* Full-year pretax profit rises 13 pct to 101.4 mln stg
* Revenue rises 3.5 pct
* Says trading in first seven weeks of current year ahead of last year
* Final dividend 2.25 pence vs 1.95 pence last year
May 23 (Reuters) - Booker Group Plc, Britain’s biggest cash-and-carry wholesaler, reported a 13 percent rise in full-year profit, helped by demand from small retailers and growing online sales.
Booker, which runs over 170 branches supplying caterers, convenience stores, grocers, restaurants and pubs, has defied the downturn in the UK cash and carry market and managed to grow sales, as Britons increasingly shop at local convenience stores instead of supermarkets.

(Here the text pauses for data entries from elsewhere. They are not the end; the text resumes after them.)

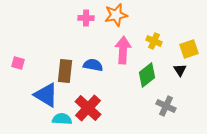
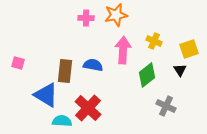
cyan semicircle: moved 2 px down
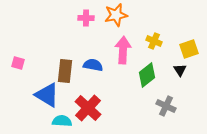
blue triangle: moved 1 px right
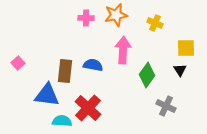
yellow cross: moved 1 px right, 18 px up
yellow square: moved 3 px left, 1 px up; rotated 18 degrees clockwise
pink square: rotated 32 degrees clockwise
green diamond: rotated 15 degrees counterclockwise
blue triangle: rotated 24 degrees counterclockwise
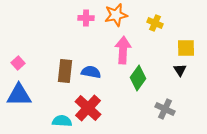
blue semicircle: moved 2 px left, 7 px down
green diamond: moved 9 px left, 3 px down
blue triangle: moved 28 px left; rotated 8 degrees counterclockwise
gray cross: moved 1 px left, 3 px down
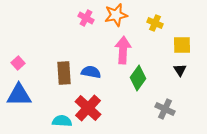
pink cross: rotated 28 degrees clockwise
yellow square: moved 4 px left, 3 px up
brown rectangle: moved 1 px left, 2 px down; rotated 10 degrees counterclockwise
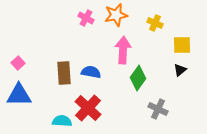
black triangle: rotated 24 degrees clockwise
gray cross: moved 7 px left
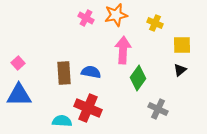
red cross: rotated 20 degrees counterclockwise
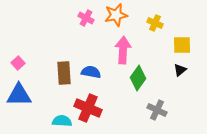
gray cross: moved 1 px left, 1 px down
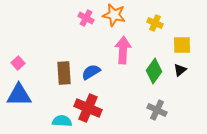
orange star: moved 2 px left; rotated 25 degrees clockwise
blue semicircle: rotated 42 degrees counterclockwise
green diamond: moved 16 px right, 7 px up
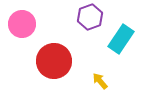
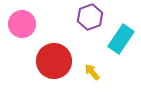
yellow arrow: moved 8 px left, 9 px up
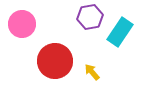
purple hexagon: rotated 10 degrees clockwise
cyan rectangle: moved 1 px left, 7 px up
red circle: moved 1 px right
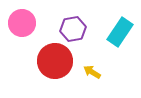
purple hexagon: moved 17 px left, 12 px down
pink circle: moved 1 px up
yellow arrow: rotated 18 degrees counterclockwise
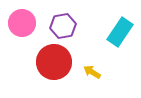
purple hexagon: moved 10 px left, 3 px up
red circle: moved 1 px left, 1 px down
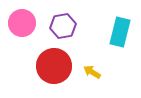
cyan rectangle: rotated 20 degrees counterclockwise
red circle: moved 4 px down
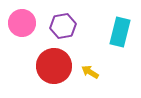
yellow arrow: moved 2 px left
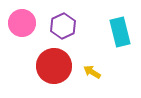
purple hexagon: rotated 15 degrees counterclockwise
cyan rectangle: rotated 28 degrees counterclockwise
yellow arrow: moved 2 px right
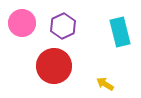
yellow arrow: moved 13 px right, 12 px down
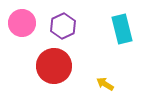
cyan rectangle: moved 2 px right, 3 px up
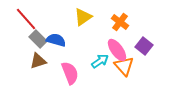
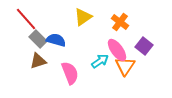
orange triangle: moved 1 px right; rotated 15 degrees clockwise
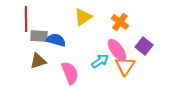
red line: rotated 40 degrees clockwise
gray rectangle: moved 1 px right, 3 px up; rotated 42 degrees counterclockwise
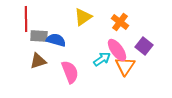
cyan arrow: moved 2 px right, 2 px up
pink semicircle: moved 1 px up
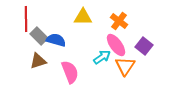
yellow triangle: rotated 36 degrees clockwise
orange cross: moved 1 px left, 1 px up
gray rectangle: rotated 42 degrees clockwise
pink ellipse: moved 1 px left, 5 px up
cyan arrow: moved 2 px up
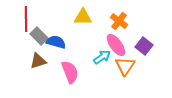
blue semicircle: moved 2 px down
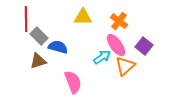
blue semicircle: moved 2 px right, 5 px down
orange triangle: rotated 15 degrees clockwise
pink semicircle: moved 3 px right, 10 px down
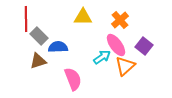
orange cross: moved 1 px right, 1 px up; rotated 12 degrees clockwise
blue semicircle: rotated 18 degrees counterclockwise
pink semicircle: moved 3 px up
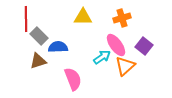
orange cross: moved 2 px right, 2 px up; rotated 24 degrees clockwise
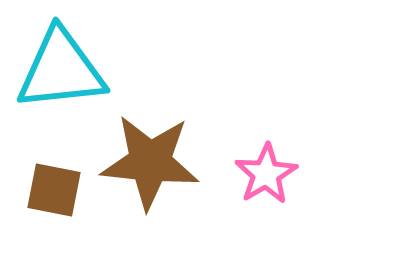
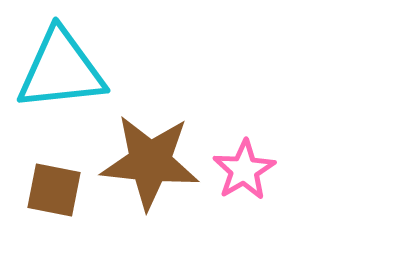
pink star: moved 22 px left, 4 px up
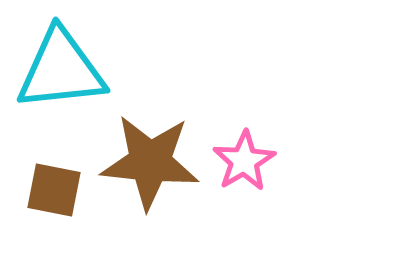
pink star: moved 9 px up
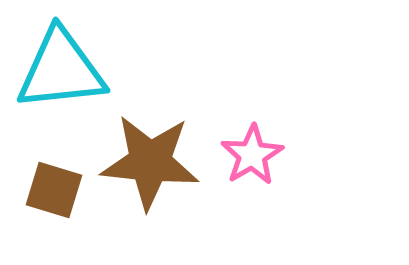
pink star: moved 8 px right, 6 px up
brown square: rotated 6 degrees clockwise
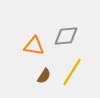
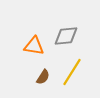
brown semicircle: moved 1 px left, 1 px down
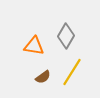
gray diamond: rotated 55 degrees counterclockwise
brown semicircle: rotated 21 degrees clockwise
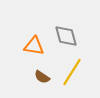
gray diamond: rotated 45 degrees counterclockwise
brown semicircle: moved 1 px left; rotated 70 degrees clockwise
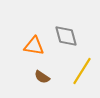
yellow line: moved 10 px right, 1 px up
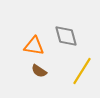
brown semicircle: moved 3 px left, 6 px up
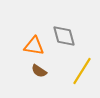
gray diamond: moved 2 px left
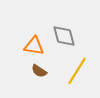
yellow line: moved 5 px left
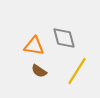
gray diamond: moved 2 px down
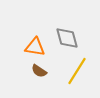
gray diamond: moved 3 px right
orange triangle: moved 1 px right, 1 px down
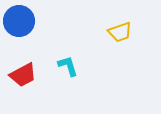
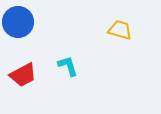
blue circle: moved 1 px left, 1 px down
yellow trapezoid: moved 2 px up; rotated 145 degrees counterclockwise
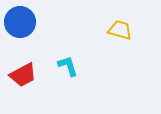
blue circle: moved 2 px right
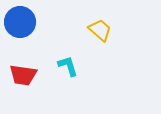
yellow trapezoid: moved 20 px left; rotated 25 degrees clockwise
red trapezoid: rotated 36 degrees clockwise
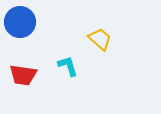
yellow trapezoid: moved 9 px down
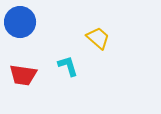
yellow trapezoid: moved 2 px left, 1 px up
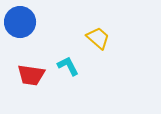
cyan L-shape: rotated 10 degrees counterclockwise
red trapezoid: moved 8 px right
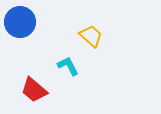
yellow trapezoid: moved 7 px left, 2 px up
red trapezoid: moved 3 px right, 15 px down; rotated 32 degrees clockwise
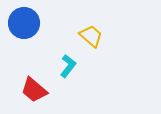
blue circle: moved 4 px right, 1 px down
cyan L-shape: rotated 65 degrees clockwise
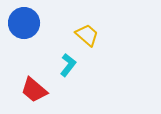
yellow trapezoid: moved 4 px left, 1 px up
cyan L-shape: moved 1 px up
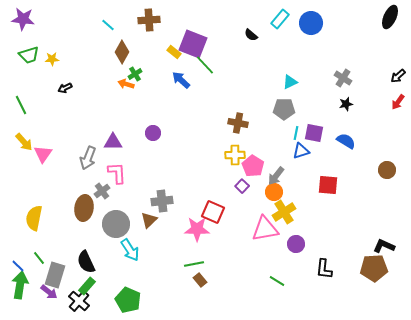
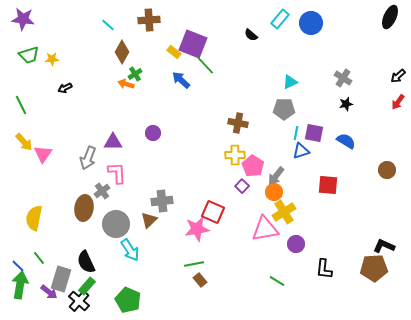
pink star at (197, 229): rotated 10 degrees counterclockwise
gray rectangle at (55, 275): moved 6 px right, 4 px down
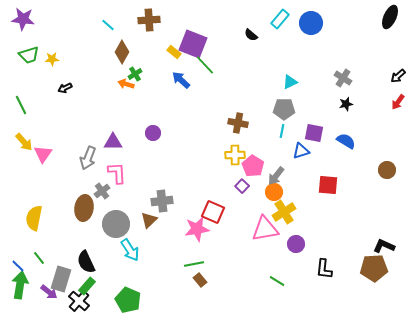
cyan line at (296, 133): moved 14 px left, 2 px up
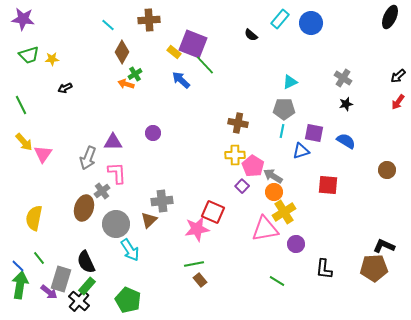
gray arrow at (276, 176): moved 3 px left; rotated 84 degrees clockwise
brown ellipse at (84, 208): rotated 10 degrees clockwise
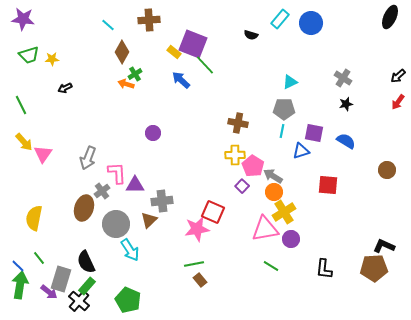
black semicircle at (251, 35): rotated 24 degrees counterclockwise
purple triangle at (113, 142): moved 22 px right, 43 px down
purple circle at (296, 244): moved 5 px left, 5 px up
green line at (277, 281): moved 6 px left, 15 px up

The company said trading in the first seven weeks of the current financial year was ahead of last year.
The wholesaler, which acquired the struggling UK operations of German retailer Metro AG - Makro - in May 2012, said it expected the acquisition to help operating profit grow by 10 million pounds in the year ending March 2014.
“We’re expecting, as we go into the second half, Makro will start to become profitable for us,” Chief Executive Charles Wilson told Reuters.
Booker operated Makro as a separate unit until Britain’s monopoly watchdog cleared the acquisition in April.
Pretax profit rose to 101.4 million pounds ($152.54 million) in the 52 weeks to March 29, from 89.7 million pounds in the comparable year-earlier period.
Revenue rose 3.5 percent to 4 billion pounds.
Analysts on average expected a pretax profit of 96.25 million pounds and revenue of 4.09 billion pounds, according to Thomson Reuters I/B/E/S.
The company said sales to caterers, which includes pubs and restaurants, rose 6.2 percent, while internet sales grew about 11 percent to 704 million pounds.
The wholesaler raised its final dividend to 2.25 pence per share from 1.95 pence a year earlier.
Booker’s shares were up 1 percent at 131 pence at 0835 GMT on the London Stock Exchange. The stock has gained about a third in value since the beginning of the year.